Lexia Learning came to Cambium as part of the package when Cambium bought Rosetta Stone (the language learning folks) in 2020; Rosetta Stone had acquired Lexia in 2013. In fact, it appears that Cambium bought Rosetta Stone only to get its hands on Lexia, it just announced its intention to sell off the language learning portion of Rosetta Stone. 

Finally, Cambium also operates Cambium Assessment, which used to be the assessment division of American Institute for Research before Cambium bought them in 2019. You'll remember AIR as the folks who brought us lots and lots of awesome Common Core testing, first with the Smarter Balanced Assessment and later with varied other state-specific products (e.g. Ohio and Florida). And if you hated them when they were doing all that, you'll really hate their newest hot idea-- using AI to tag students as "at risk" based on testing responses. No way that could end badly, and their track record is super.

Update: h/t Bill Fitzgerald. I had missed that the Cambium Assessment "test delivery system" is used by the College Board for their digital testing. Cambium Assessment claims they "served" 38% of students in the U.S. Which means on top of everything else, between Cambium and the College Board, there's a heck of a data base in play here. 

So while Cambium is no Pearson (not quite, not yet), chances are you've crossed paths with them at some point. But if you've been reading carefully so far, you'll have noticed we have one more level to climb. The leash on the octopus, as it were.

Veritas Capital

In 2018, looking to plant some investment in the ed tech space, Veritas Capital bought Cambium

Veritas is a private equity company that's two whole decades old. Says their website, "We invest in companies that provide critical products and services, primarily technology or technology-enabled solutions, to government and commercial customers worldwide." But perhaps the scarier part, if you're a small tentacle they've decided to partner with, is this:

We seek to create value by strategically transforming the companies we acquire. Our sector focus and deep expertise are our competitive discriminators and allow us to identify and execute on multiple strategic levers that drive the performance of our investments.

They "employ an active approach to ownership and value creation," which has a pretty ominous Bond villainy sound to it.

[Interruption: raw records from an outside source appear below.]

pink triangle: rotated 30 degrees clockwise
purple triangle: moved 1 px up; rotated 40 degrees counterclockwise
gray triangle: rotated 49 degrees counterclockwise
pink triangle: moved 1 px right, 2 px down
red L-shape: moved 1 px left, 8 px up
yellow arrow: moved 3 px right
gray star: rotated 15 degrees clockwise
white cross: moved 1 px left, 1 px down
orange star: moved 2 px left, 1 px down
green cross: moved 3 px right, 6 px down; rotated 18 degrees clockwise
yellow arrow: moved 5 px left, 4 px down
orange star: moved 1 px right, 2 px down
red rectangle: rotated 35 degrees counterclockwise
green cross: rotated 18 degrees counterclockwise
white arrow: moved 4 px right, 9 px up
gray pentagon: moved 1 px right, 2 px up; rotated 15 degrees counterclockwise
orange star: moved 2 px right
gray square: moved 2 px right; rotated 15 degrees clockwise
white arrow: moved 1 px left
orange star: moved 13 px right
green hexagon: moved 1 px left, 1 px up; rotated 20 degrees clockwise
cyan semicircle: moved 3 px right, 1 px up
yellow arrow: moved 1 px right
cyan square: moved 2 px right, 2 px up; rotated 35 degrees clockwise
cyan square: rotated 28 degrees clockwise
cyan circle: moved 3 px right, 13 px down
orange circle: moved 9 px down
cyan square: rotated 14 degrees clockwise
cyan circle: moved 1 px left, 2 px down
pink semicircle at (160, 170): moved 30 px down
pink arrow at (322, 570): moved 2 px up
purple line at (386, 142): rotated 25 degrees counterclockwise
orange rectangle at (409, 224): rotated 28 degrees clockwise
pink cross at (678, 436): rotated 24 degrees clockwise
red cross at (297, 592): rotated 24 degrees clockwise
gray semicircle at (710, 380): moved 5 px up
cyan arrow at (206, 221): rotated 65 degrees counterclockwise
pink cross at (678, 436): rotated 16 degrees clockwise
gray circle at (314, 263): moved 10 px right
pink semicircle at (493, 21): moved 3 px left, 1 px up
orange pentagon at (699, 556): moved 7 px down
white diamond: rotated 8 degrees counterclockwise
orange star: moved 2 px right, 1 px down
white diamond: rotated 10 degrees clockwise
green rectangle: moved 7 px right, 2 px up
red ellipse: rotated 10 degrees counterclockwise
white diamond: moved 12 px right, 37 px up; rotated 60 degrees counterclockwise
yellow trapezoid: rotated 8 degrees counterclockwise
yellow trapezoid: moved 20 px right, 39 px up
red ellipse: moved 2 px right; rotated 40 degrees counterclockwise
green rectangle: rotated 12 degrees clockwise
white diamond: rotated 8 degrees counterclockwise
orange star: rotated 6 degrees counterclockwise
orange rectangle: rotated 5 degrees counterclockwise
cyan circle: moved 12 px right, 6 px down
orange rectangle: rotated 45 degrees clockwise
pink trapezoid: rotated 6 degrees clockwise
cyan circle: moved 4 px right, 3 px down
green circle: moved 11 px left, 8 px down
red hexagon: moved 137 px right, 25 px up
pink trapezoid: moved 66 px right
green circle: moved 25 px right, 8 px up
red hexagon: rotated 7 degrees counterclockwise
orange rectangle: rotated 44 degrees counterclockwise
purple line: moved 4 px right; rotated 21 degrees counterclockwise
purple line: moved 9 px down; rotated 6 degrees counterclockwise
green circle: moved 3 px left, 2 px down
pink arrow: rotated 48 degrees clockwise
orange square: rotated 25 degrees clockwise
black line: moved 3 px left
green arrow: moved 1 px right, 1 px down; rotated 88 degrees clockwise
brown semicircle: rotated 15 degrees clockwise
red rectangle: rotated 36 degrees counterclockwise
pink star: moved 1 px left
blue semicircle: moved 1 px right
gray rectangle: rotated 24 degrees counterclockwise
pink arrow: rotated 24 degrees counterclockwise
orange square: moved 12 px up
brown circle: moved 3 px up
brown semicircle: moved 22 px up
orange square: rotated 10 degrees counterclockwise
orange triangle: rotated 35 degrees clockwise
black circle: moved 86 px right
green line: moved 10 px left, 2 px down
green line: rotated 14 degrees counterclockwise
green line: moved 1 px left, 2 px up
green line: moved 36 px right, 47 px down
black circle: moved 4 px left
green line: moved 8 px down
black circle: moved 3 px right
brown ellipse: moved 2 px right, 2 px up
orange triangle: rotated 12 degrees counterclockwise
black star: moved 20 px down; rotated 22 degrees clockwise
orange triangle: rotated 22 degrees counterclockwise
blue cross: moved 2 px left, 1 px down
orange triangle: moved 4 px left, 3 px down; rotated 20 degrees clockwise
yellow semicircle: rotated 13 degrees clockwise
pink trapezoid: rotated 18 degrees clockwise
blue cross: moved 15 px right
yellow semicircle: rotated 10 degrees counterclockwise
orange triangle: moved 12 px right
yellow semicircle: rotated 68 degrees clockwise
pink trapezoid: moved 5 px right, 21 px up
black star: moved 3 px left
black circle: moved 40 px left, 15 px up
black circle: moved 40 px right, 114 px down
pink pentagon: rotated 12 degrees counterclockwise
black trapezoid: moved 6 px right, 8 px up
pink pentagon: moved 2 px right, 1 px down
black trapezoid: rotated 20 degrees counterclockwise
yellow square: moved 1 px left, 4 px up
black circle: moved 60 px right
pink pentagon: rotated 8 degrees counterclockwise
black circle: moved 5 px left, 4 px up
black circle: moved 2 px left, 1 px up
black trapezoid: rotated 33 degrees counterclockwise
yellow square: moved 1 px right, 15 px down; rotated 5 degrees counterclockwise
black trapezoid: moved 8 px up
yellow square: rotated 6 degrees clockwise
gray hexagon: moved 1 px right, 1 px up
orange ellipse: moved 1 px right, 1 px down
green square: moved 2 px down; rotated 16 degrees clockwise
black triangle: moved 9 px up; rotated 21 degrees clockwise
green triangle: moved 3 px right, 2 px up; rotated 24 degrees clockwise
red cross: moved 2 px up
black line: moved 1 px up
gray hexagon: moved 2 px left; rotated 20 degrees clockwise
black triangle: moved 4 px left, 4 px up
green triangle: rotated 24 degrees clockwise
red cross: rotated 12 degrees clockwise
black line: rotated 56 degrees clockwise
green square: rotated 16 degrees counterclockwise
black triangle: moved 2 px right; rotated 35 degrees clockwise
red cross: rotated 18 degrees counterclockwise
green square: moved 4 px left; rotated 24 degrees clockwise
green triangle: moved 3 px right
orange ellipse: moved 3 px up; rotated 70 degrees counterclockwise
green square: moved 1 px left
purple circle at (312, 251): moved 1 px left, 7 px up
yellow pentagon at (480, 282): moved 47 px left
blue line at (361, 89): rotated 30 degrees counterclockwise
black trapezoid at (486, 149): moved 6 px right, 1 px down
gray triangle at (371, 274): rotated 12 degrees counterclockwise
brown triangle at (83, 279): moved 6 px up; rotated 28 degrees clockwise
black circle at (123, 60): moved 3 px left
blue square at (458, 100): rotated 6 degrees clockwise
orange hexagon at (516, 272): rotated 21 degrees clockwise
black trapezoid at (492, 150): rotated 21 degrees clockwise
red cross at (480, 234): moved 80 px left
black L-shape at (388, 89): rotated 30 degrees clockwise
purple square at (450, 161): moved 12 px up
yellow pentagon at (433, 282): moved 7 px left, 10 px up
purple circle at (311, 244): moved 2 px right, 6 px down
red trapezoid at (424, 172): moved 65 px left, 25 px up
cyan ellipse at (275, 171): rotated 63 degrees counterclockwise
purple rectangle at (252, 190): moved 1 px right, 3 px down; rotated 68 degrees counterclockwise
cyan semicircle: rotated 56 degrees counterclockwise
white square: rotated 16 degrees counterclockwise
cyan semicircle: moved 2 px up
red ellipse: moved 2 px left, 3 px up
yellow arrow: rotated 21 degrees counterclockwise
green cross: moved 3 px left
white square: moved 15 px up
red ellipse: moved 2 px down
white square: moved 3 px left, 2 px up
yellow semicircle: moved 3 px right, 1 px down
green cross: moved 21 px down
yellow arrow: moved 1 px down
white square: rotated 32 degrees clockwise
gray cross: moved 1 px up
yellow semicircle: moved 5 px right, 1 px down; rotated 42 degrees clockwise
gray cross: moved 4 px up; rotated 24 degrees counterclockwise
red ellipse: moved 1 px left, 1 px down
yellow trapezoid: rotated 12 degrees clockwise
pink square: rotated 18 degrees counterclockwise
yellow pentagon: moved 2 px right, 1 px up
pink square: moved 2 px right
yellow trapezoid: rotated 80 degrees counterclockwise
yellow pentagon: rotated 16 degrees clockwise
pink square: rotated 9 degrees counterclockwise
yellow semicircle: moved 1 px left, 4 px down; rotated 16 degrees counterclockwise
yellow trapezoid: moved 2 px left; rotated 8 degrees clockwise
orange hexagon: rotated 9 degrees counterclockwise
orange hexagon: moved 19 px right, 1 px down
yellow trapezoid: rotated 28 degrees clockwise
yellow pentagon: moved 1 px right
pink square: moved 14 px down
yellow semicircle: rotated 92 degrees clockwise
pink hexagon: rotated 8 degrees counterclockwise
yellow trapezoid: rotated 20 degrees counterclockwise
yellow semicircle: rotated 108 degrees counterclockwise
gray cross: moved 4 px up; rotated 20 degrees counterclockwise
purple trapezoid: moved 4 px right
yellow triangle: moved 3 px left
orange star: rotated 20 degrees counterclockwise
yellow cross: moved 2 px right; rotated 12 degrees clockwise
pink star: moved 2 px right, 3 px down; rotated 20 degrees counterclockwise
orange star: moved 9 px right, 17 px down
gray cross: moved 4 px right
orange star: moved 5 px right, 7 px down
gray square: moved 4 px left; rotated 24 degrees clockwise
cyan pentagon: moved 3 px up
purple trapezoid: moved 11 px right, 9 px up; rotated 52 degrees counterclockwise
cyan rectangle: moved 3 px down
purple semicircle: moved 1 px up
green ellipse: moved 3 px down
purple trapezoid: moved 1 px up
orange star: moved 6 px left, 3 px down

The world of acquisitions and mergers is a crazy world. You can play this who acquired whom game all day and never find a place that seems solid and stable. 

Bottom line is this. If you're using any of this vast array of products, you're tapped into a network that involves layers and layers of management that is for the most part far more business oriented than education oriented--certainly not layers and layers of people who are thinking in terms of what a classroom teacher wants or needs or experiences. And the higher in the corporate layers you go, the more you find people who think the company's purpose is to create value and provide ROI to equity managers. Education flavored products are just a means to that end.